Bell has a clear mission in his game against the Steelers: remind them up close what they’re missing.

But Bell has a lot to prove this season to the entire NFL after a year away from the game. The last time he played in 2017, he led the league with a career-high 406 touches, but he posted the second-lowest yards per carry mark of his career.

He also needs to show he can produce without bulldozing offensive line — he doesn’t get to bring Maurkice Pouncey, David DeCastro, Ramon Foster, and Alejandro Villanueva to New York with him.

While Bell seems excited to be with his new team, we’ll learn soon enough if he is ready for another season:

At the very least, we all know he’ll be revved up for the Week 16 game.

Earl Thomas vs. the Seahawks

Earl Thomas hoped to retire as a member of the Seahawks, but that seems unlikely now. The Ravens swooped in as a surprise team for Thomas’ services this offseason, signing him to a four-year, $55 million contract in March. That lined up Thomas to take on his former team in Week 7 on Sunday Night Football.
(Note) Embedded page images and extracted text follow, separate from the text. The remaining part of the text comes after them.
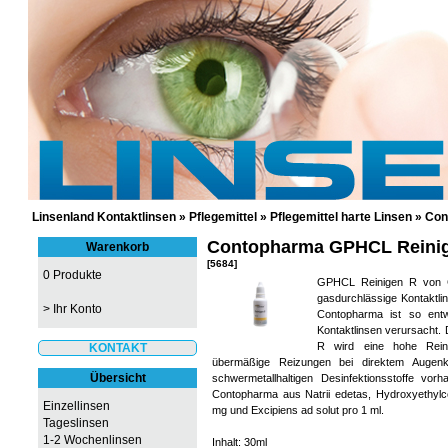
GÜNSTIGE KONTAKTLINSEN UND 
Linsenland Kontaktlinsen
»
Pflegemittel
»
Pflegemittel harte Linsen
»
Con
Contopharma GPHCL Reini
Warenkorb
[5684]
0 Produkte
GPHCL Reinigen R von Co
gasdurchlässige Kontaktl
>
Ihr Konto
Contopharma ist so ent
Kontaktlinsen verursacht.
R wird eine hohe Reini
KONTAKT
übermäßige Reizungen bei direktem Augen
Übersicht
schwermetallhaltigen Desinfektionsstoffe v
Contopharma aus Natrii edetas, Hydroxyethylc
Einzellinsen
mg und Excipiens ad solut pro 1 ml.
Tageslinsen
1-2 Wochenlinsen
Inhalt: 30ml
Last offseason, Thomas held out until Week 1 for a new contract, but Seattle didn’t give him what he wanted. Despite everything Thomas had done for the Seahawks, they still didn’t want to commit to him. He was a crucial piece to the suffocating Legion of Boom secondary that helped lead them to two straight Super Bowl appearances. He has the third-most interceptions in the league since he was drafted in 2010, even though he missed 19 games over the past three seasons.

Unfortunately, Thomas’ Seahawks career came to an abrupt end when he broke a bone in his leg during a Week 4 game against the Cardinals last year. While he was being taken to the locker room on a cart, Thomas flipped off the Seahawks’ sideline.

Adam Schefter reported that Thomas’ gesture was directed at the entire Seahawks organization, not any one coach or player in particular.

Now the Earl Thomas train is headed to Seattle in primetime — and the world will see him try to get payback against the team that let him hit free agency.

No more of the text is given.